# Data supplied
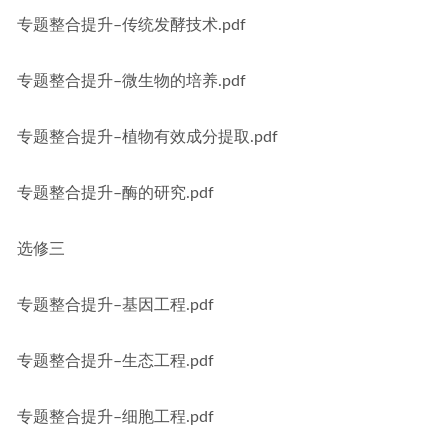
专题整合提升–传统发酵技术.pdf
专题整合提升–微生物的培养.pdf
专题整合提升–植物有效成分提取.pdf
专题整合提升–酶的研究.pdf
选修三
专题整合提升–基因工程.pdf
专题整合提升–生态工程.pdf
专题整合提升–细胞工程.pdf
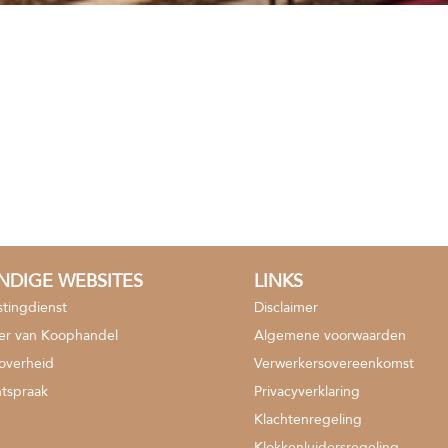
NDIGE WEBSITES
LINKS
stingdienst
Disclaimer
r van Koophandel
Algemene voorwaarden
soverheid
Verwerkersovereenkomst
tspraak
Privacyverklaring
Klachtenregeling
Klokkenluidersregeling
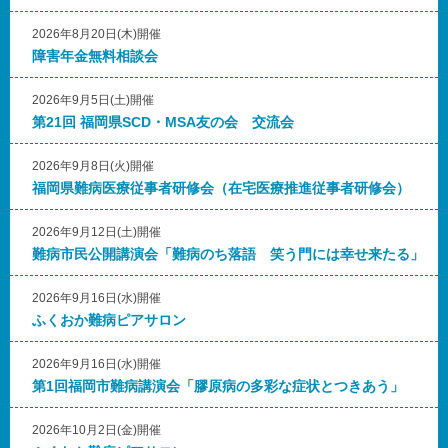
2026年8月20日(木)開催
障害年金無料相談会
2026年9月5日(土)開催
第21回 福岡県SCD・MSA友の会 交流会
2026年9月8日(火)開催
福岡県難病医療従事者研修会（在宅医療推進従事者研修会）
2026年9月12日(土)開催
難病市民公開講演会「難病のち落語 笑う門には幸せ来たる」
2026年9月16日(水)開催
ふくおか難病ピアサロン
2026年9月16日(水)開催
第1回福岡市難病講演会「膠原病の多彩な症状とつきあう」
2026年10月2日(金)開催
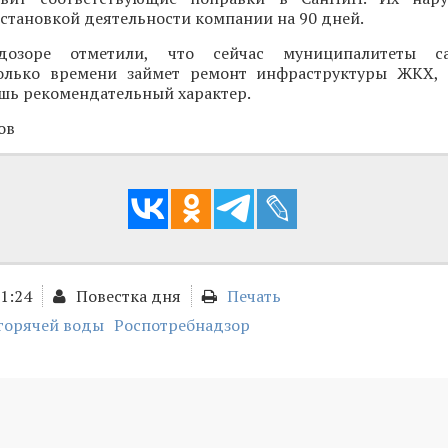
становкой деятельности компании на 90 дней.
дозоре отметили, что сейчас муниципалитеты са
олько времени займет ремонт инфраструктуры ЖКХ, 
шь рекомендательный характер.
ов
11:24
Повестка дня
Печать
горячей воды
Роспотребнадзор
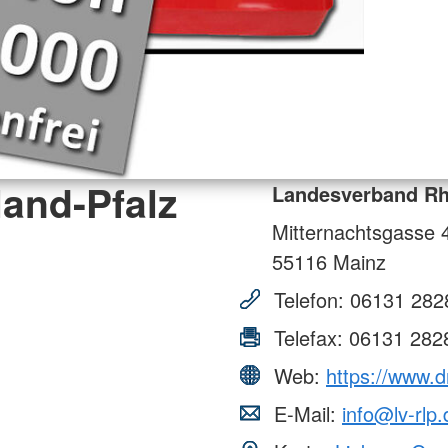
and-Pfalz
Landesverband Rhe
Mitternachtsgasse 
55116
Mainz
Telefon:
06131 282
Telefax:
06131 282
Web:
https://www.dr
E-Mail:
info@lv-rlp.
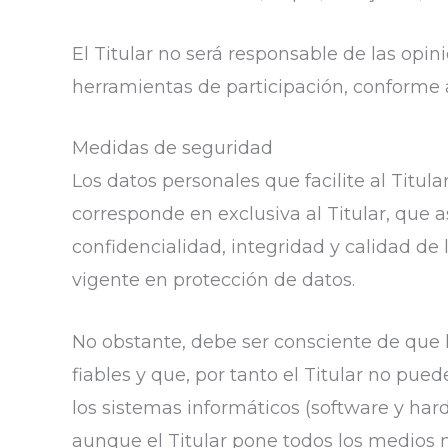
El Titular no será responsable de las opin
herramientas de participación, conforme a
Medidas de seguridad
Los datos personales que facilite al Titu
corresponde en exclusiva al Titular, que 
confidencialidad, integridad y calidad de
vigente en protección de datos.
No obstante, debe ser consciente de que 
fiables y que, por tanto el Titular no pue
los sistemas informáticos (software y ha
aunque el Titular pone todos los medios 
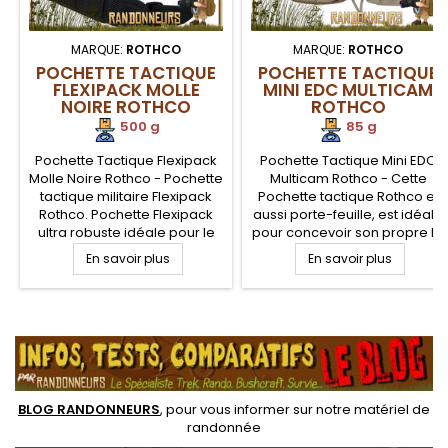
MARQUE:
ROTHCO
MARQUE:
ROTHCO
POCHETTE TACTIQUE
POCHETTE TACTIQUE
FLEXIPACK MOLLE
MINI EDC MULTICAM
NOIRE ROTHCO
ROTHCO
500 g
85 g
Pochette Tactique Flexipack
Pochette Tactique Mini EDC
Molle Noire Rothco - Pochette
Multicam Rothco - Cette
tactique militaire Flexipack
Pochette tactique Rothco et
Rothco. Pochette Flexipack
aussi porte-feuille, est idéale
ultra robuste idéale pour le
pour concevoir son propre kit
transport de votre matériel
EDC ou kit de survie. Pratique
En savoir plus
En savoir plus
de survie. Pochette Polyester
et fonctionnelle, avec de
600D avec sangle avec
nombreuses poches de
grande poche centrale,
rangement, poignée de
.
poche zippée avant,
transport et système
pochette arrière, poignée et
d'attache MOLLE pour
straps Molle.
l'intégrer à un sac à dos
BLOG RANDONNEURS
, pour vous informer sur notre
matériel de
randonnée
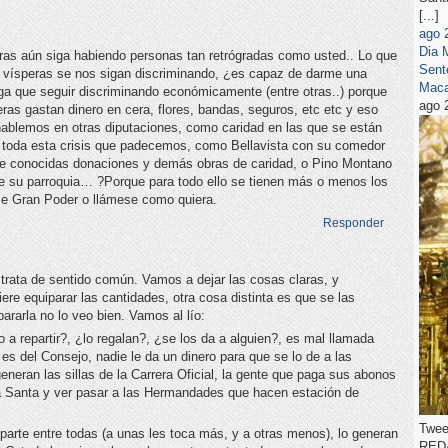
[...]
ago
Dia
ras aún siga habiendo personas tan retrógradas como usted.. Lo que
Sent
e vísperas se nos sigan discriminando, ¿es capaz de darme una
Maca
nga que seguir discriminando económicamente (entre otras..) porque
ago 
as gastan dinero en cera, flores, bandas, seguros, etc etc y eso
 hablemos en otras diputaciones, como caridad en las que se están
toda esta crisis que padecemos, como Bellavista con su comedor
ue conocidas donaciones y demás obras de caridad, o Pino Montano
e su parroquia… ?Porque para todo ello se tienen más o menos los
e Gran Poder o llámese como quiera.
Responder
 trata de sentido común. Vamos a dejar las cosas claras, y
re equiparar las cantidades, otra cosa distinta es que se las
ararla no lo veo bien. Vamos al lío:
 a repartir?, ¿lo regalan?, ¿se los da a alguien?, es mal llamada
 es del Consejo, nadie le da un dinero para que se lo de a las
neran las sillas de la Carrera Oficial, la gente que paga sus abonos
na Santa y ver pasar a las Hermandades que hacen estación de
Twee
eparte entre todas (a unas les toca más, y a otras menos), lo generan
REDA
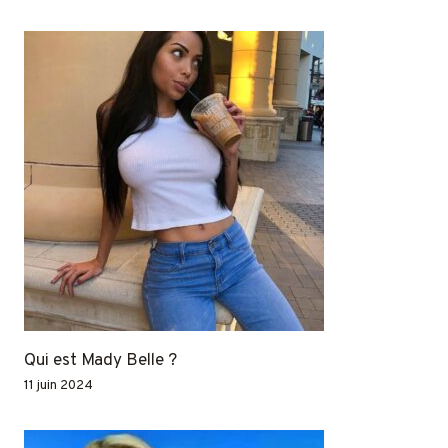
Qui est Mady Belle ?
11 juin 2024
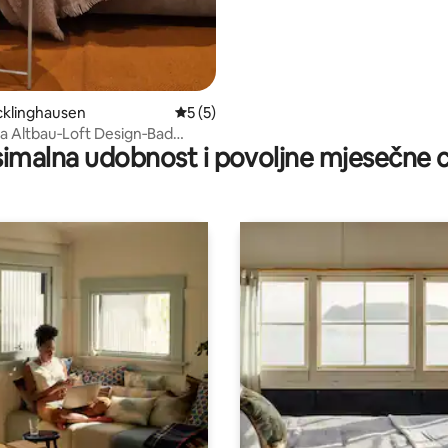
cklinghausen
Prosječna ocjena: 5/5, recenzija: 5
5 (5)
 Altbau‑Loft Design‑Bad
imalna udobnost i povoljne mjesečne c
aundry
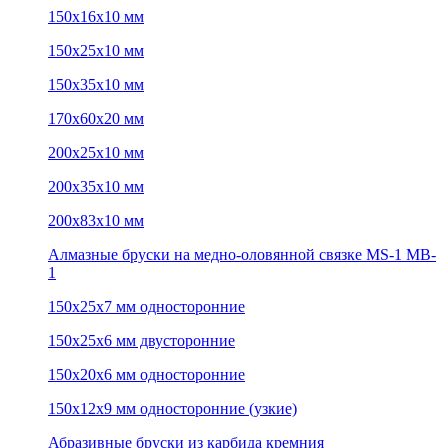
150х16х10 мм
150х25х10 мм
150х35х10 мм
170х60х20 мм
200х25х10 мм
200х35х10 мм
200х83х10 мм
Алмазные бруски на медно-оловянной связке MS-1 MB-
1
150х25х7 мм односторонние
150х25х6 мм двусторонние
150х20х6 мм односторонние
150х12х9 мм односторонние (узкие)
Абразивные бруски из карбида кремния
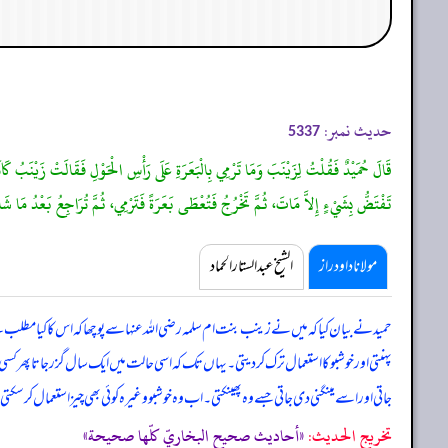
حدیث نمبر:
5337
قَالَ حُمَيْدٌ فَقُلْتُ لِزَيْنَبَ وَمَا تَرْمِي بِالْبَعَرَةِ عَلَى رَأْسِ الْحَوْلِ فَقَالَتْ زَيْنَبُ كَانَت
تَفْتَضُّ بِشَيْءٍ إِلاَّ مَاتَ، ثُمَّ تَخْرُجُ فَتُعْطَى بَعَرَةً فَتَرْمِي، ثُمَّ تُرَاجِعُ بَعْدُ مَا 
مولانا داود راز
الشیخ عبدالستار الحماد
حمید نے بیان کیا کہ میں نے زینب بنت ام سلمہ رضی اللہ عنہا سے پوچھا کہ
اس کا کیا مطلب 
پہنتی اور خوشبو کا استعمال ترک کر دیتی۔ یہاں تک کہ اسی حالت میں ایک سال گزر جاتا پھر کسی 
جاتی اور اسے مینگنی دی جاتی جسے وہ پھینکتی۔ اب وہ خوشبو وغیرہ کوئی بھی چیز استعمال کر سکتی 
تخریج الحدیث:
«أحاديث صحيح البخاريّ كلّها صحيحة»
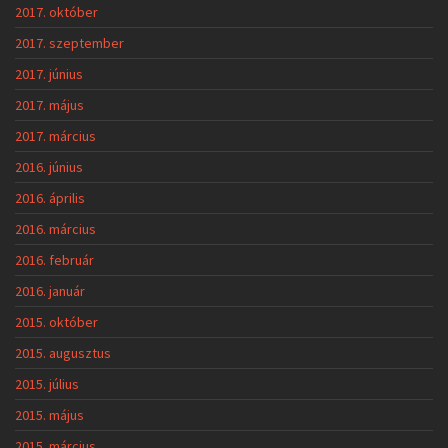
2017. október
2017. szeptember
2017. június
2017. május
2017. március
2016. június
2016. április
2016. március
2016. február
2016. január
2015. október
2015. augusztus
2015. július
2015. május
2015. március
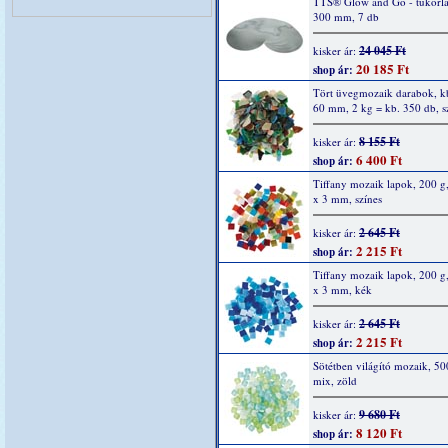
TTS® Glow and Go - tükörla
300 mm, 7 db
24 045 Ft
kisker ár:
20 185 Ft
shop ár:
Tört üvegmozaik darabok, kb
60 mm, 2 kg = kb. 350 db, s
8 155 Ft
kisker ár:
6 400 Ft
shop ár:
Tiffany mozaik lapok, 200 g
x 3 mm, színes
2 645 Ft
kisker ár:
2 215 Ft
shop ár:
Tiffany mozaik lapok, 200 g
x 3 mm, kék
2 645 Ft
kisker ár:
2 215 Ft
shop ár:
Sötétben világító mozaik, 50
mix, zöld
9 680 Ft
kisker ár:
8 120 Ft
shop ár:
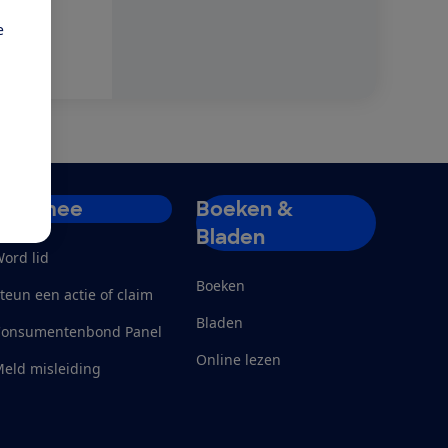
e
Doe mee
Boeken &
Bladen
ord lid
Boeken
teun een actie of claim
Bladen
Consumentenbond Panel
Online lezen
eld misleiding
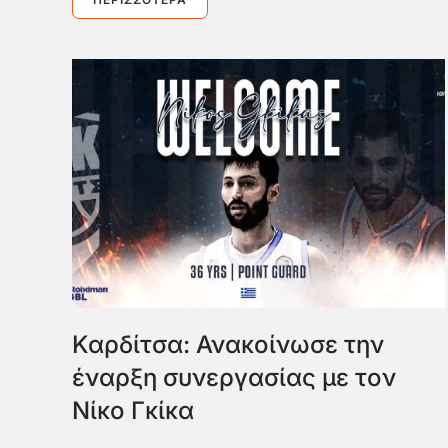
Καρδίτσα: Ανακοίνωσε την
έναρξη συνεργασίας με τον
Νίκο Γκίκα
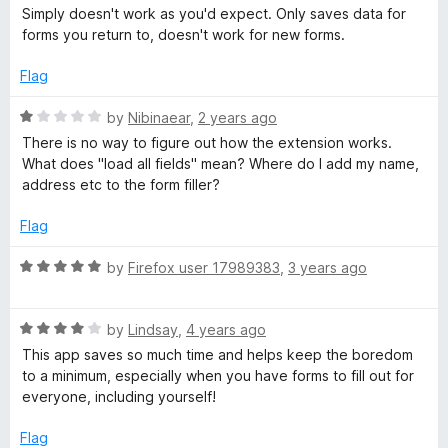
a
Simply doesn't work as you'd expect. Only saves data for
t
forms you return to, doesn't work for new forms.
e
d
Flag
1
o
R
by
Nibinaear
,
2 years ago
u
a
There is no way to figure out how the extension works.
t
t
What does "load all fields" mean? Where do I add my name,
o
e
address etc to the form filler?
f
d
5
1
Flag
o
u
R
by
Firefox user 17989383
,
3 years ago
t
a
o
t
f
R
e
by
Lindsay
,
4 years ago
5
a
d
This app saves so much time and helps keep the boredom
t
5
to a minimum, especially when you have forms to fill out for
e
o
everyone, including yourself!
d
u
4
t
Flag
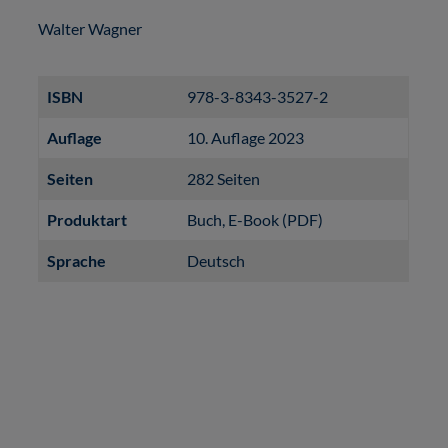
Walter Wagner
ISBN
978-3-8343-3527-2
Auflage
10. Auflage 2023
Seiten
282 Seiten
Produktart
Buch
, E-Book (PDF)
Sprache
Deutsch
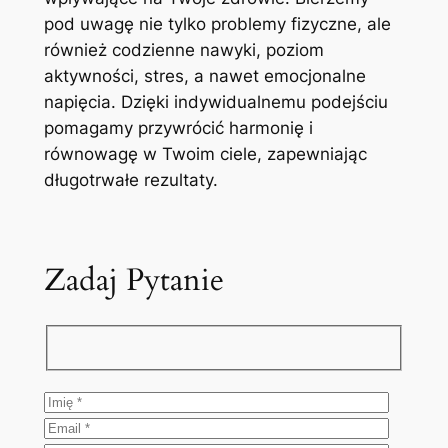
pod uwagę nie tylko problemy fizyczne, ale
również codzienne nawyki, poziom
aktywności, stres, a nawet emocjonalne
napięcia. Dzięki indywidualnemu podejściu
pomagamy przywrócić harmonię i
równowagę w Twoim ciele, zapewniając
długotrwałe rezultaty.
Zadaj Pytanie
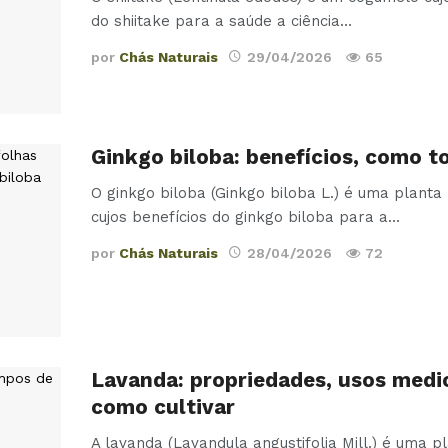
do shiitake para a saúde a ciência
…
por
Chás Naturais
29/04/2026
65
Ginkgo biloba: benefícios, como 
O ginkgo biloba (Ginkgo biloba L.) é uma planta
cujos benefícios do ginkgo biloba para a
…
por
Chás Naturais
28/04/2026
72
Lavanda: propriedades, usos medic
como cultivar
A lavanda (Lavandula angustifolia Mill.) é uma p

# Task item
Take the lines from the one containing "cujos benefícios do ginkgo biloba para a" through the final line of the entries above, and set them down exactly, with nothing added.

# Exercise result
cujos benefícios do ginkgo biloba para a
…
por
Chás Naturais
28/04/2026
72
Lavanda: propriedades, usos medic
como cultivar
A lavanda (Lavandula angustifolia Mill.) é uma p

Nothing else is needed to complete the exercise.